Le plus souvent, je leur conseille d’oublier tout ce qu’ils croient savoir. J’aime exprimer mon souhait qu’ils écrivent des chansons en tant que personnes et non en tant que musiciens. Bien sûr, les connaissances analytiques ou théoriques et les techniques pratiques nous aident à sortir plus rapidement des impasses musicales. Mais au fond, lorsqu’il s’agit de trouver des idées, pas grand-chose nous différencie de Monsieur et Madame Tout-le-Monde qui sifflent une mélodie sous la douche le matin. On peut, bien sûr, comme pour tout dans la vie – de la position pour tenir un club de golf au Kamasutra pour l’amant – s’approprier une technique grâce à laquelle on réussit à écrire de bonnes chansons n’importe quel jour gris de la semaine.
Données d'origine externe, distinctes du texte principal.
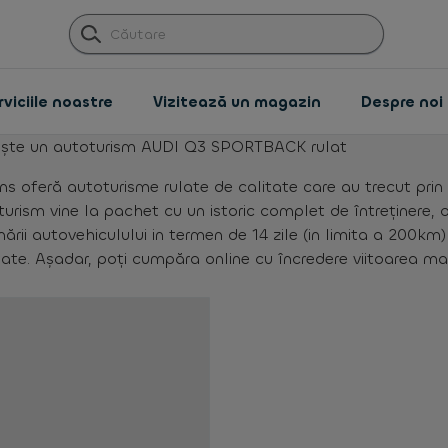
viciile noastre
Vizitează un magazin
Despre noi
ște un autoturism AUDI Q3 SPORTBACK rulat
s oferă autoturisme rulate de calitate care au trecut prin 
urism vine la pachet cu un istoric complet de întreținere, o 
nării autovehiculului in termen de 14 zile (in limita a 200km
ate. Așadar, poți cumpăra online cu încredere viitoarea mașin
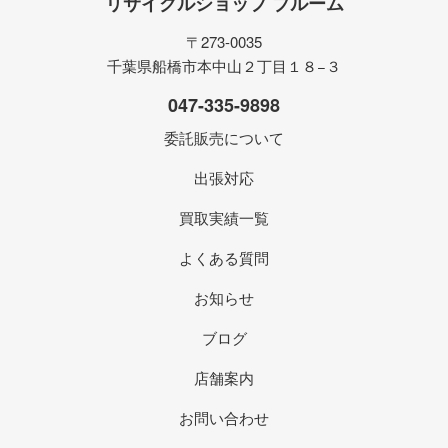
リサイクルショップ ブルーム
〒273-0035
千葉県船橋市本中山２丁目１８−３
047-335-9898
委託販売について
出張対応
買取実績一覧
よくある質問
お知らせ
ブログ
店舗案内
お問い合わせ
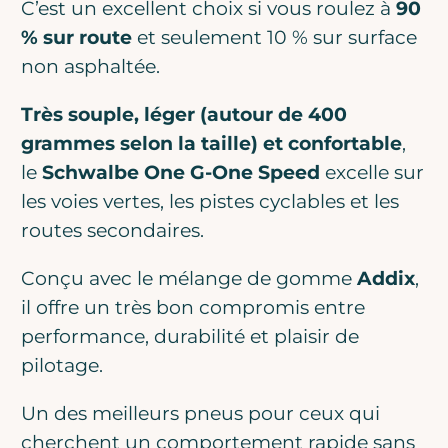
C’est un excellent choix si vous roulez à
90
% sur route
et seulement 10 % sur surface
non asphaltée.
Très souple, léger (autour de 400
grammes selon la taille) et confortable
,
le
Schwalbe One G-One Speed
excelle sur
les voies vertes, les pistes cyclables et les
routes secondaires.
Conçu avec le mélange de gomme
Addix
,
il offre un très bon compromis entre
performance, durabilité et plaisir de
pilotage.
Un des meilleurs pneus pour ceux qui
cherchent un comportement rapide sans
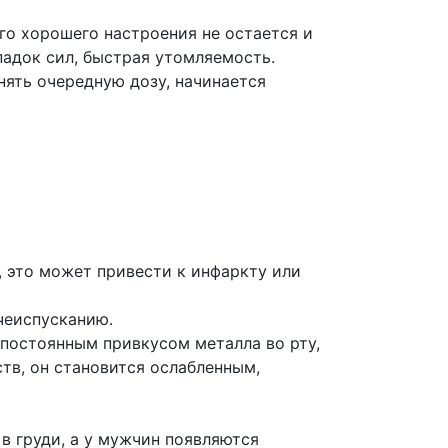
ого хорошего настроения не остается и
падок сил, быстрая утомляемость.
нять очередную дозу, начинается
, это может привести к инфаркту или
чеиспусканию.
постоянным привкусом металла во рту,
тв, он становится ослабленным,
 груди, а у мужчин появляются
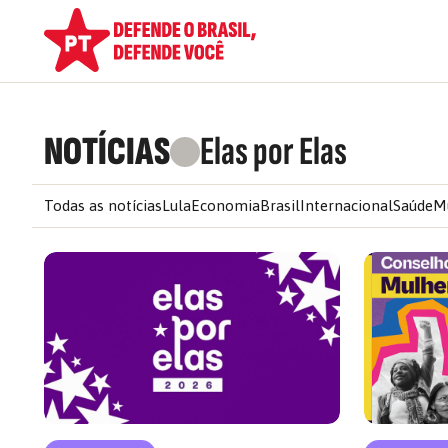
NOTÍCIAS
Elas por Elas
Todas as notícias
Lula
Economia
Brasil
Internacional
Saúde
M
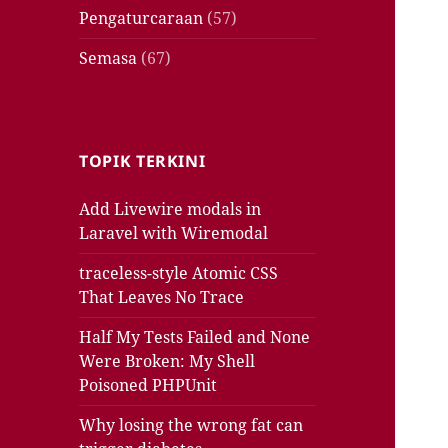
Pengaturcaraan
(57)
Semasa
(67)
TOPIK TERKINI
Add Livewire modals in
Laravel with Wiremodal
traceless-style Atomic CSS
That Leaves No Trace
Half My Tests Failed and None
Were Broken: My Shell
Poisoned PHPUnit
Why losing the wrong fat can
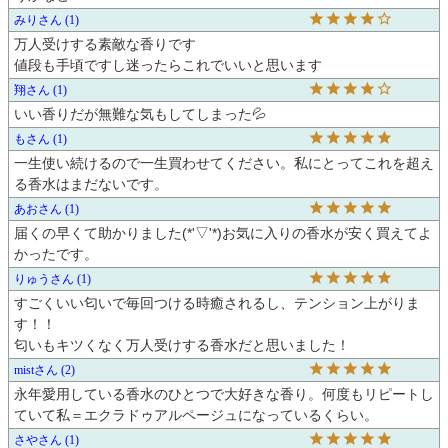
みり
1
万人受けする素敵な香りです

値段も手頃ですし迷ったらこれでいいと思います
翔
1
いい香りだが無難な気もしてしまった💦 
も
1
一生使い続けるので一生買わせてください。私にとってこれを超え
る香水はまだないです。
あお
1
届くの早くて助かりました(*'▽'*)お気に入りの香水が安く買えてよ
かったです。
りゅう
1
すごくいい匂いで毎回つける時癒されるし、テンション上がりま
す！！

匂いもキツくなく万人受けする香水だと思いました！
mist
2
永年愛用している香水のひとつで大好きな香り。何度もリピートし
ていて私＝エクラドゥアルページュになっているくらい。
さや
1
Mais de bonnes chansons, il y en a beaucoup et assez – on doit donc plutôt essayer de composer des chansons avec une touche personnelle qui interpelle; des chansons qui, même une fois accomplie l’œuvre d’une vie comme celle de Lennon-McCartney, Udo Jürgens, Igor Stravinsky et Daft Punk, sont toujours en droit de venir aux oreilles de l’humanité. On n’y arrive pas toujours, mais l’auteur-compositeur doit se lever le matin pour tenter d’écrire une chanson qui enrichit encore ce monde à sa manière.

«La chose la plus importante qui existe, encore et toujours plus aujourd’hui, c’est l’idée musicale.»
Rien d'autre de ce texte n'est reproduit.